Create HTML Document – Create, Load HTML in Java
HTML Document
The HTMLDocument is a starting point for the Aspose.HTML class library. You can load the HTML page into the Document Object Model (DOM) using the HTMLDocument class, then programmatically read, modify, or remove HTML in the document. The HTMLDocument class has several overloaded constructors allowing you to create a blank document or to load HTML from a file, URL, or stream.
The HTMLDocument provides an in-memory representation of an HTML DOM and is entirely based on W3C DOM and WHATWG DOM specifications supported by many modern browsers. If you are familiar with WHATWG DOM, WHATWG HTML, and JavaScript standards, you will find it quite comfy to use the Aspose.HTML library. Otherwise, you can visit www.w3schools.com, where you can find many examples and tutorials on how to work with HTML documents.
Create an Empty HTML Document
Once the document object is created, it can be filled later with HTML elements. The following code snippet shows the usage of the default HTMLDocument() constructor to create an empty HTML document and save it to a file.
1// Initialize an empty HTML Document
2com.aspose.html.HTMLDocument document = new com.aspose.html.HTMLDocument();
3try {
4 // Save the HTML document to a disk
5 document.save("create-empty-document.html");
6} finally {
7 if (document != null) {
8 document.dispose();
9 }
10}
After the creation, file create-empty-document.html appears with the initial document structure: the empty document includes elements such as <html>
<head>
and <body>
. More details about HTML files saving are in the
Save HTML Document article.
Create a New HTML Document
To generate a document programmatically from scratch, use the HTMLDocument()
constructor with no parameters, as shown in the code snippet above.
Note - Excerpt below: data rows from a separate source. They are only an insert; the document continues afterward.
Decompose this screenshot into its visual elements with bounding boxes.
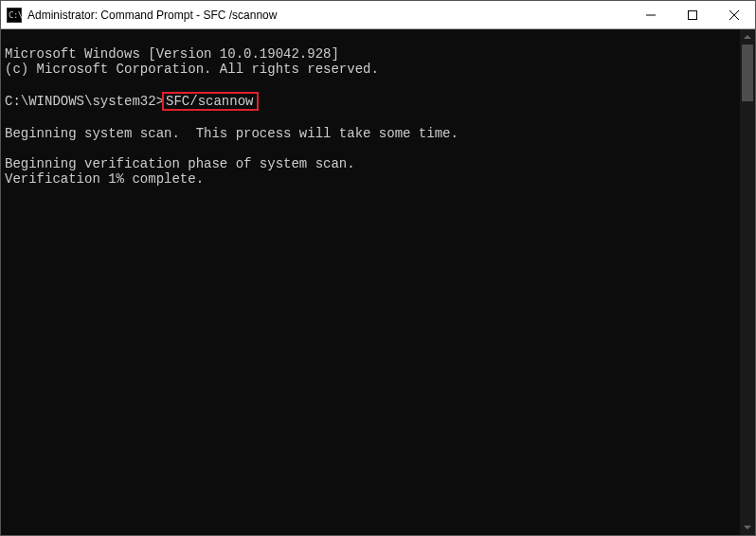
terminal-output[interactable]: Microsoft Windows [Version 10.0.19042.92…	[1, 29, 740, 535]
output-line	[5, 141, 736, 156]
output-line	[5, 77, 736, 92]
prompt-path: C:\WINDOWS\system32>	[5, 94, 164, 109]
svg-rect-1	[689, 10, 697, 19]
output-line: Beginning system scan. This process will…	[5, 126, 736, 141]
scroll-up-button[interactable]	[740, 29, 755, 45]
scroll-thumb[interactable]	[742, 45, 753, 101]
terminal-area: Microsoft Windows [Version 10.0.19042.92…	[1, 29, 755, 535]
output-line: (c) Microsoft Corporation. All rights re…	[5, 62, 736, 77]
command-highlight: SFC/scannow	[162, 92, 259, 111]
output-line: Beginning verification phase of system s…	[5, 156, 736, 171]
output-line: Microsoft Windows [Version 10.0.19042.92…	[5, 46, 736, 62]
output-line: Verification 1% complete.	[5, 171, 736, 187]
minimize-button[interactable]	[630, 1, 672, 28]
scroll-down-button[interactable]	[740, 520, 755, 535]
command-prompt-window: C:\ Administrator: Command Prompt - SFC …	[0, 0, 756, 536]
window-controls	[630, 1, 755, 28]
output-line	[5, 111, 736, 126]
maximize-button[interactable]	[672, 1, 713, 28]
titlebar[interactable]: C:\ Administrator: Command Prompt - SFC …	[1, 1, 755, 29]
app-icon: C:\	[7, 8, 22, 23]
window-title: Administrator: Command Prompt - SFC /sca…	[27, 9, 630, 22]
vertical-scrollbar[interactable]	[740, 29, 755, 535]
close-button[interactable]	[713, 1, 755, 28]
prompt-line: C:\WINDOWS\system32>SFC/scannow	[5, 92, 736, 111]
You can then populate the document with content, such as creating a text node and adding it to the body of the document:
1// Initialize an empty HTML Document
2com.aspose.html.HTMLDocument document = new com.aspose.html.HTMLDocument();
3
4// Prepare an output path for the document saving
5String documentPath = "create-new-document.html";
6
7try {
8 // Create a text element and add it to the document
9 Text text = document.createTextNode("How to Create an HTML Document?");
10 document.getBody().appendChild(text);
11
12 // Save the document to a disk
13 document.save(documentPath);
14} finally {
15 if (document != null) {
16 document.dispose();
17 }
18}
Load HTML from a File
Following code snippet shows how to load the HTMLDocument from an existing file:
1// Prepare a 'load-from-file.html' file
2try (java.io.FileWriter fileWriter = new java.io.FileWriter("load-from-file.html")) {
3 fileWriter.write("Load HTML from a File!");
4}
5
6// Load from a 'load-from-file.html' file
7com.aspose.html.HTMLDocument document = new com.aspose.html.HTMLDocument("load-from-file.html");
8
9// Write the document content to the output stream.
10System.out.println(document.getDocumentElement().getOuterHTML());
Load HTML from a URL
In the next code snippet you can see how to load a web page into HTMLDocument.
In case if you pass a wrong URL that can’t be reached right at the moment, the library throws the DOMException with specialized code ‘NetworkError’ to inform you that the selected resource can not be found.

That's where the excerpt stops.